Closed tomschenkjr closed 6 years ago

tomschenkjr commented 6 years ago

Line 137: Is the R-sq the best measure to show a positive correlation? All R-sq are positive after squaring. Maybe just show correlation coefficient of approx.. r = 0.74 assuming the correlation was from a linear model calculation.

nicklucius commented 6 years ago

We will change to this recommendation.

tomschenkjr commented 6 years ago

@nicklucius - in addition, I came across a Chicago-specific citation on the role of breakwaters in forming E. coli. Makes sense to include it in this paragraph that you're editing. I've uploaded the citation, "whitman_characterization_2001", in the bibliography/zotero-references.bib file on the issue60 branch. So you'll just need to insert the citation text in the RMarkdown for it to generate.

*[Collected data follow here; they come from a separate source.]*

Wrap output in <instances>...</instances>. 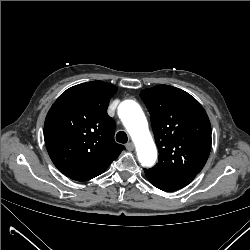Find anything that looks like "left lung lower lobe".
<instances>
[{"label": "left lung lower lobe", "mask_w": 250, "mask_h": 250, "mask_svg": "<svg viewBox=\"0 0 250 250\" xmlns=\"http://www.w3.org/2000/svg\"><path fill=\"white\" fill-rule=\"evenodd\" d=\"M147 179L157 188L163 191H175L188 185L195 174L164 175L157 174L148 169H144Z\"/></svg>", "instance_id": "left-lung-lower-lobe-1"}]
</instances>
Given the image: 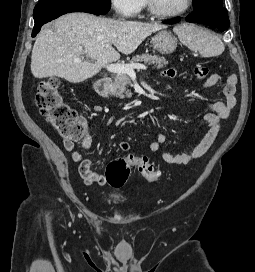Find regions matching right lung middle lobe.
I'll list each match as a JSON object with an SVG mask.
<instances>
[{
  "instance_id": "obj_1",
  "label": "right lung middle lobe",
  "mask_w": 255,
  "mask_h": 272,
  "mask_svg": "<svg viewBox=\"0 0 255 272\" xmlns=\"http://www.w3.org/2000/svg\"><path fill=\"white\" fill-rule=\"evenodd\" d=\"M44 2H69L83 5L85 7L91 8L101 14H106L111 8V0H39V3Z\"/></svg>"
}]
</instances>
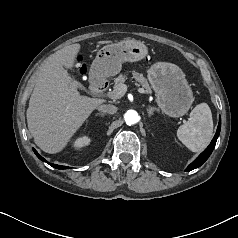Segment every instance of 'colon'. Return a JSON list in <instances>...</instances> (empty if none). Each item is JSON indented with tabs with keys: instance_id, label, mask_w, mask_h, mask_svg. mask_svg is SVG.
Here are the masks:
<instances>
[{
	"instance_id": "5ec220e1",
	"label": "colon",
	"mask_w": 238,
	"mask_h": 238,
	"mask_svg": "<svg viewBox=\"0 0 238 238\" xmlns=\"http://www.w3.org/2000/svg\"><path fill=\"white\" fill-rule=\"evenodd\" d=\"M76 70H77V72L80 73V74H84V72H85V68H84L83 65H78V66L76 67Z\"/></svg>"
}]
</instances>
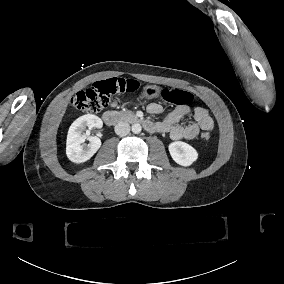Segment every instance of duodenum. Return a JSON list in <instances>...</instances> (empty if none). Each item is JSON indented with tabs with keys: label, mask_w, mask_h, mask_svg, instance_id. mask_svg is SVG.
Wrapping results in <instances>:
<instances>
[{
	"label": "duodenum",
	"mask_w": 284,
	"mask_h": 284,
	"mask_svg": "<svg viewBox=\"0 0 284 284\" xmlns=\"http://www.w3.org/2000/svg\"><path fill=\"white\" fill-rule=\"evenodd\" d=\"M104 123L114 126L121 121H128L132 124H138L143 126L145 129L150 127V122L145 120L143 117L134 116V115H120L114 111H105L101 115Z\"/></svg>",
	"instance_id": "410a0bca"
}]
</instances>
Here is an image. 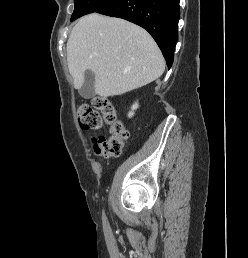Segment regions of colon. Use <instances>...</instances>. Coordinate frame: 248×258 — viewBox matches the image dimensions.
<instances>
[{
    "label": "colon",
    "mask_w": 248,
    "mask_h": 258,
    "mask_svg": "<svg viewBox=\"0 0 248 258\" xmlns=\"http://www.w3.org/2000/svg\"><path fill=\"white\" fill-rule=\"evenodd\" d=\"M77 119L84 129H100L104 125L109 127L108 136L94 139V150L98 156L117 157L121 154L128 131L118 120L112 102L96 97L92 105L81 103L77 106Z\"/></svg>",
    "instance_id": "5ec220e1"
}]
</instances>
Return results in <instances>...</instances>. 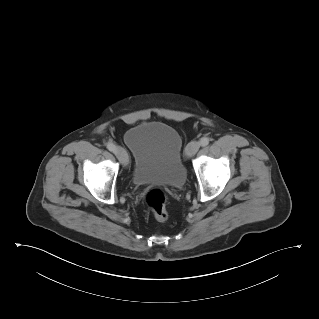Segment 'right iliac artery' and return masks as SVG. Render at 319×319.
I'll use <instances>...</instances> for the list:
<instances>
[{
  "label": "right iliac artery",
  "instance_id": "right-iliac-artery-1",
  "mask_svg": "<svg viewBox=\"0 0 319 319\" xmlns=\"http://www.w3.org/2000/svg\"><path fill=\"white\" fill-rule=\"evenodd\" d=\"M106 147H107V149H108L109 151L115 153V151H116V146H115L114 144H112V143H107V144H106Z\"/></svg>",
  "mask_w": 319,
  "mask_h": 319
}]
</instances>
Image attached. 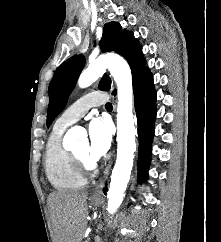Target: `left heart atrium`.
I'll return each instance as SVG.
<instances>
[{
  "mask_svg": "<svg viewBox=\"0 0 221 242\" xmlns=\"http://www.w3.org/2000/svg\"><path fill=\"white\" fill-rule=\"evenodd\" d=\"M88 134V156L91 161H97L110 148L112 140L111 128L105 120L95 118L88 125Z\"/></svg>",
  "mask_w": 221,
  "mask_h": 242,
  "instance_id": "39dd6f15",
  "label": "left heart atrium"
}]
</instances>
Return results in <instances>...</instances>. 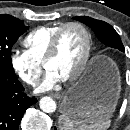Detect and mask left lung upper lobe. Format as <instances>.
Masks as SVG:
<instances>
[{
  "instance_id": "left-lung-upper-lobe-1",
  "label": "left lung upper lobe",
  "mask_w": 130,
  "mask_h": 130,
  "mask_svg": "<svg viewBox=\"0 0 130 130\" xmlns=\"http://www.w3.org/2000/svg\"><path fill=\"white\" fill-rule=\"evenodd\" d=\"M73 19L88 25L103 44L122 52L125 51L118 33L110 24L87 16H76Z\"/></svg>"
}]
</instances>
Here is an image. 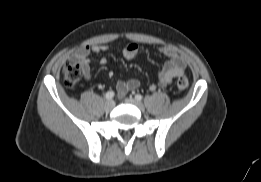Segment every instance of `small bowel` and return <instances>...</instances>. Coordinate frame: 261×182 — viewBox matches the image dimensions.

The quote--even though we don't need to include it--is:

The north and south breakwaters also act as protection against wind by reducing fetch. The increased calmness may translate itself into reduced exportation and dilution f internal or external loadings of bacteria and anthropogenic chemicals that were found in the study. On the other hand, the walls increase the total energy in the area during certain flow conditions because wave energy is reflected rather than absorbed. This energy may act to keep material suspended long enough for some of it to be exported from the beach area. The shallowness of the beach compounds the problem by further decreasing circulation and by allowing less volume of water for dilution of bacteria. Bacteria tend to be associated with detritus and fine sediments (i.e. silts and clays). In deeper water this bacteria-laden material eventually settles to the bottom, and the bacteria eventually dies. This may be why offshore water, and even 90-cm water or harbor water, was lower in E coli content than 45-cm water.

tomschenkjr commented 6 years ago

@nicklucius - nevermind, I think this reference fits within #39 and #59, so will include that in my task.